Vender o Ar

O clássico Nuno Marques Pereira, no seu “Compêndio Narrativo do Peregrino na América”, de 1728, escreveu «Confesso humildemente, amigo leitor, que pasmo e me admiro.» Vivemos, de facto, num país onde, além de tudo ser possível de acontecer, já nada nos pode surpreender, admirar, espantar, entre o muito bom e o péssimo. Mas, confesso, mandaram-me, por email, uma reportagem que me assombrou. Nada mais, nada menos do que um empresário vendendo a turistas (falou em japoneses e alemães) ar de Fátima e de Lisboa, enlatado e anunciado em português e inglês. E preparava-se para enlatar ar do Estádio da Luz para os apaniguados (ignoro se o projecto foi avante, mas teria compradores).
Face ao exposto, pus-me a pensar: se interessa às cidades facturarem à custa de seus recursos, sem venderem a alma, por que não exportar o ar do Porto? É de qualidade, pois, quanto a isso, basta estar longe do Terreiro do Paço, para ser respirável e, sobretudo, saudável. Assim, aqui deixo algumas sugestões a possíveis empreendedores: o ar recolhido, durante a noite, no Marquês, será apropriado a idosos acima dos oitenta (com certificado de garantia).
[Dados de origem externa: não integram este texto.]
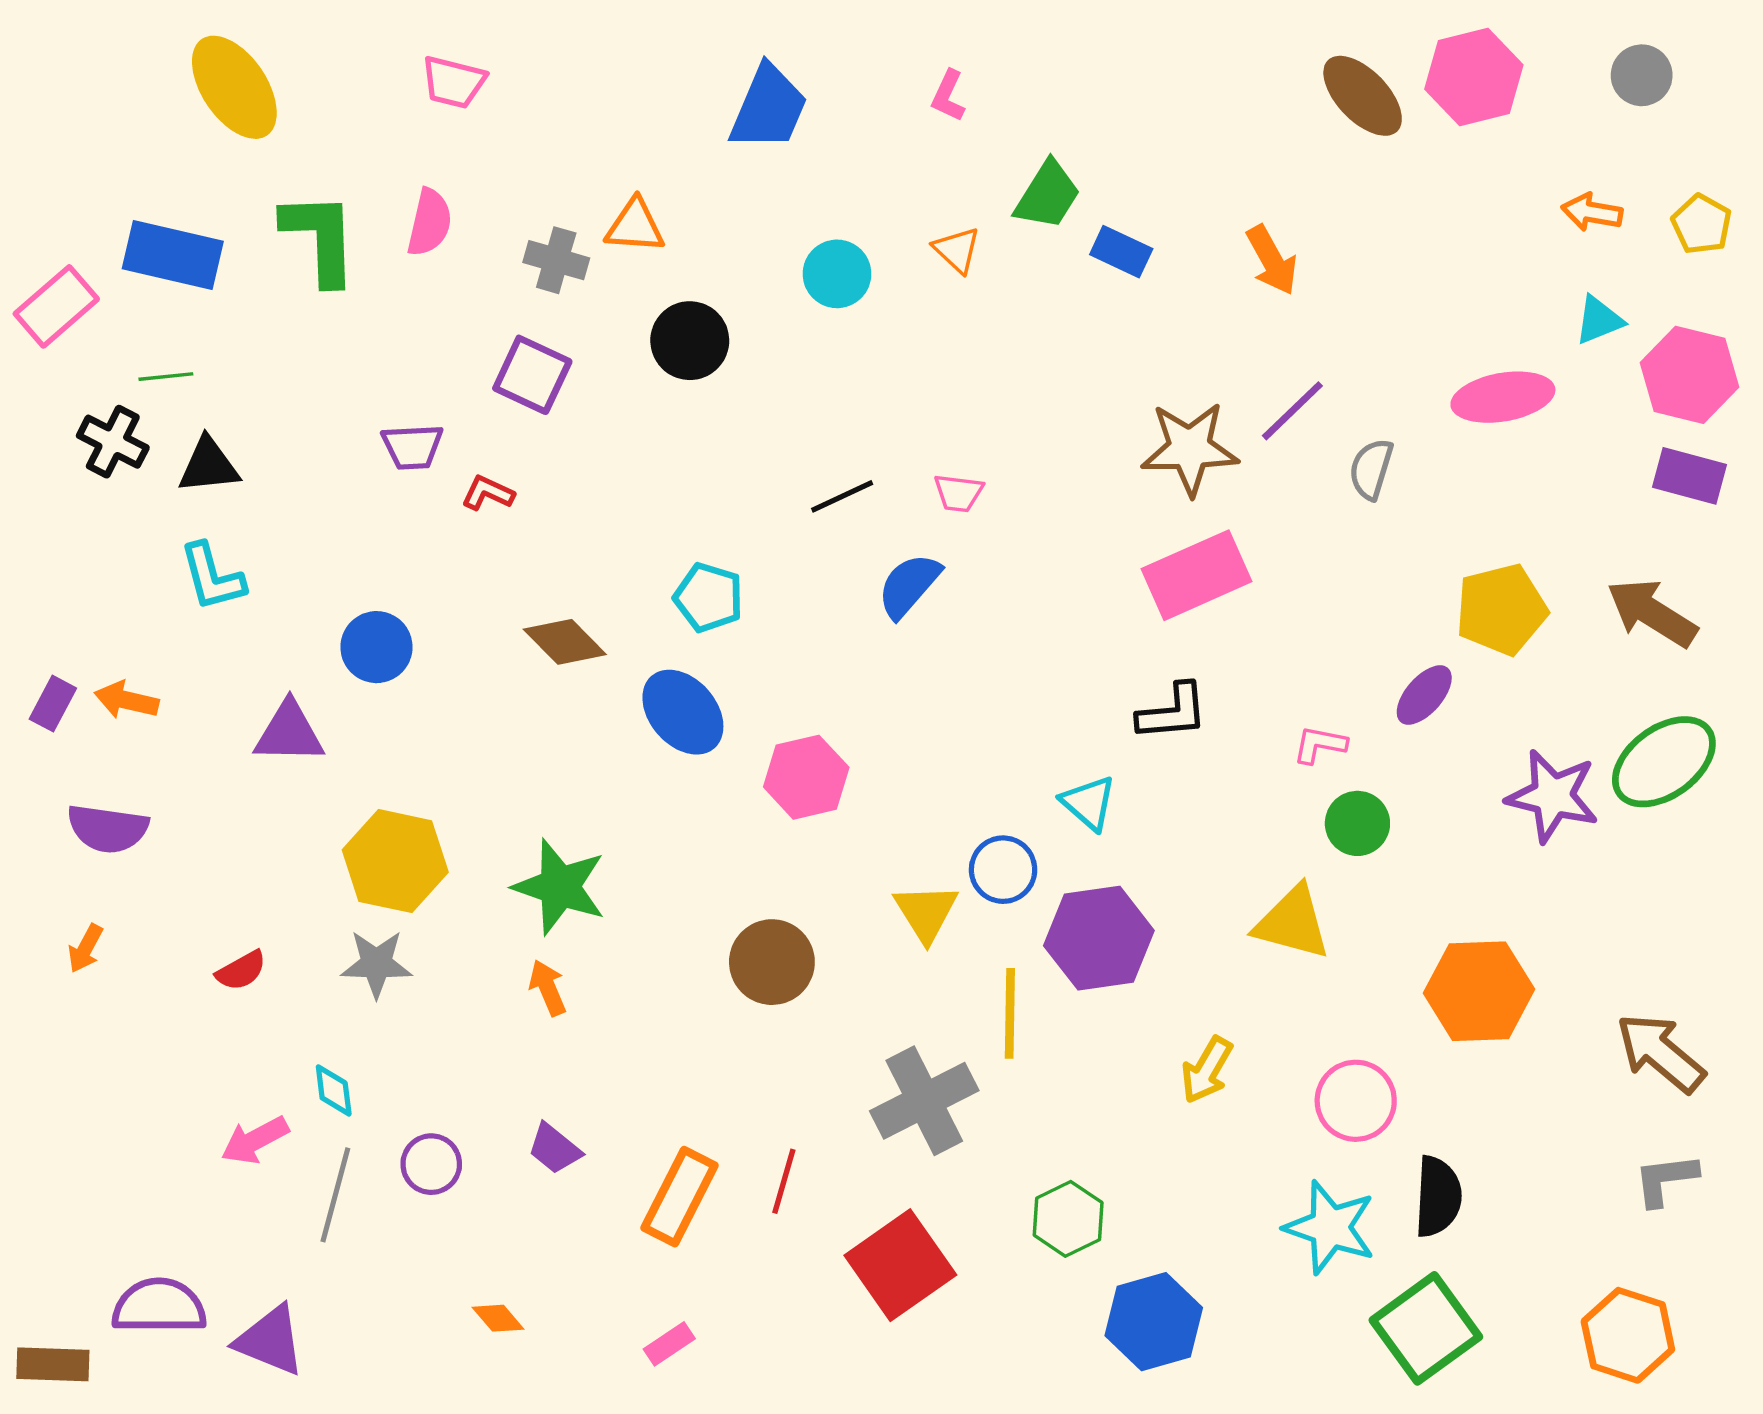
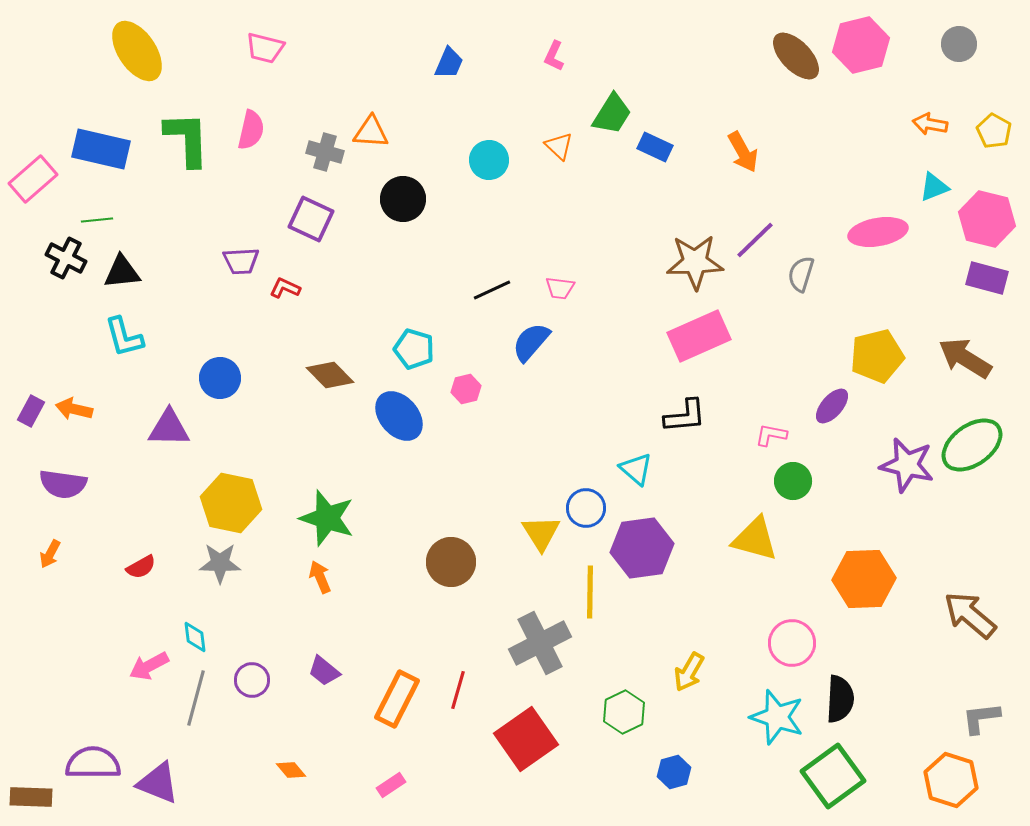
blue trapezoid: (769, 108) -> (449, 63), size x0.6
pink hexagon: (806, 777) -> (466, 389), moved, size x0.6
yellow arrow: (1207, 1070) -> (689, 672), moved
gray L-shape: (1666, 1180) -> (981, 718), moved
blue hexagon: (1154, 1322) -> (674, 772), size x0.6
O ar do Passeio Alegre, recolhido em bons poentes, destina-se, pelo teor romântico, aos cheiros de casais desavindos. O ar do Palácio, na Av. das Tílias, é aromático e saudável para pulmões frágeis. O ar do Dragão servirá para animar jogadores em baixa de forma. O ar do Quarteirão das Cardosas destina-se aos bota-abaixistas, para respirarem o ressuscitar de uma cidade. E por aí fora. Mesmo a comprar ar, diversidade e poder escolher, são fundamentais.

~ por Helder Pacheco em 2023-12-24.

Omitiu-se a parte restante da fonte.